To perform distributed training on Pod systems, use PopDistStrategy, which performs data-parallel synchronous training using multiple host processes. In this sense it is similar to MultiWorkerMirroredStrategy provided in standard TensorFlow. Initial values are broadcast over the host network using Horovod.

Collective operations (explicitly through a member function like reduce() or implicitly by using an optimizer under the strategy scope) will be performed directly on the IPU by using compiled communications with the GCL library over the IPU-Links and GW-Links. The PopDistStrategy is designed for use with PopDist and PopRun.

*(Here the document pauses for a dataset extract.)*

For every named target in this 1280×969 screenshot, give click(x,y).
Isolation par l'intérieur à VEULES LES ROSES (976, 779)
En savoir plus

Refer to the PopDist and PopRun User Guide for more details.

A distinction should be made between the PopDistStrategy and the IPUStrategy provided in TensorFlow 2. The IPUStrategy targets a single system with one or more IPUs attached, whereas PopDistStrategy targets distributed Pod systems. Note that the use of ipu_compiler.compile() is still required to ensure a single XLA graph is compiled, except when using IPUEstimator or IPUPipelineEstimator which already use it internally.

10.1. PopDistStrategy examples

There are examples for PopDistStrategy in the Graphcore feature examples on GitHub.


From Poplar SDK 3.1, TensorFlow 1 will only be supported in CentOS 7. In addition, Examples and Tutorials for TensorFlow 1 are only available up to version 3.0 of the SDK. There has been limited testing of the 3.0 versions of the TensorFlow 1 tutorials and examples with Poplar SDK 3.1.